To create a standard long exposure at night you will need: DSLR Camera (Bulb Mode) A Tripod, A Shutter Release (For exposures over 30 seconds). Long exposures are mainly used at night time but can be done In the day time with an ND filter or an Infrared Filter but we are here to discuss night time long exposures.
Standard Long Exposures
This exposure is a standard 30 second exposure in full moon at f/5.6 using a Sigma 15mm Fisheye lens. All I really did was compose the image and shoot. The light from the moon did all of the work, the same shot with no moon in the sky would have come out very dark so atmospheric lighting is an important factor in standard long exposures.
Here is another standard long exposure of an old telephone box.
This exposure was 10 seconds long at f/5.6
The interior light from the top of the phone box did all of the work
The light inside the phone box is correctly exposed where as the
exterior of the box is almost black apart from where the light
is shining outwards.
This is a great effect and can be used to your advantage
When creating your first standard exposure you may not have a shutter release yet so you will have to pick your subject matter quite carefully to get an image that is not greatly underexposed. Most people start with a traffic trail for 30 seconds off a motorway bridge or even the road outside of your house. This will give you a good feel for long exposures and help you to learn how to focus properly and get a good composition in your images.
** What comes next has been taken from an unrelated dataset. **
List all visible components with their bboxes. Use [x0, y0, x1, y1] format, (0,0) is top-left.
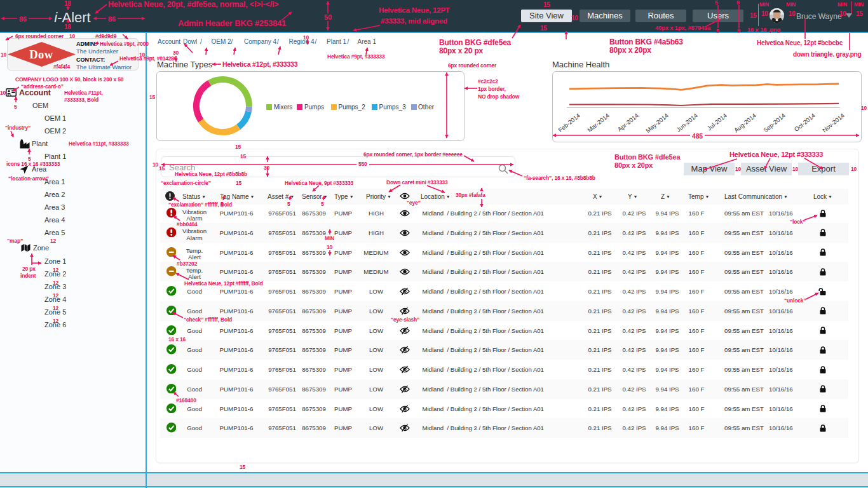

This doesnt mean your images have to be boring or generic. Take this image below, literally a 5 second exposure whilst I was waiting for a car to pass so I could create another shot, you never know what sort of effect you will get so I always take a picture when a car goes past or someone walks past with a torch. As the car drove past it's headlights perfectly illuminated the trees and the ground leaving a small white streak followed by the small red streak from it's rear lights.
When shooting with a shutter release you can make your exposures as long as you wish and start exploring in to star trials which I will talk about in the next section of the guide. This image below was shot in the exact same way as the above just for a longer period of time. I composed my shot carefully knowing that traffic would pass through the exposure at some point. Then at the end of the exposure I have some interesting traffic trails as well as some star trails, but still only using standard exposure techniques.
Remember when shooting for long periods of time you may need to turn on your noise reduction which can be found in the menu and also don't forget that your exposure will have to be slightly longer than if you were adding artificial light.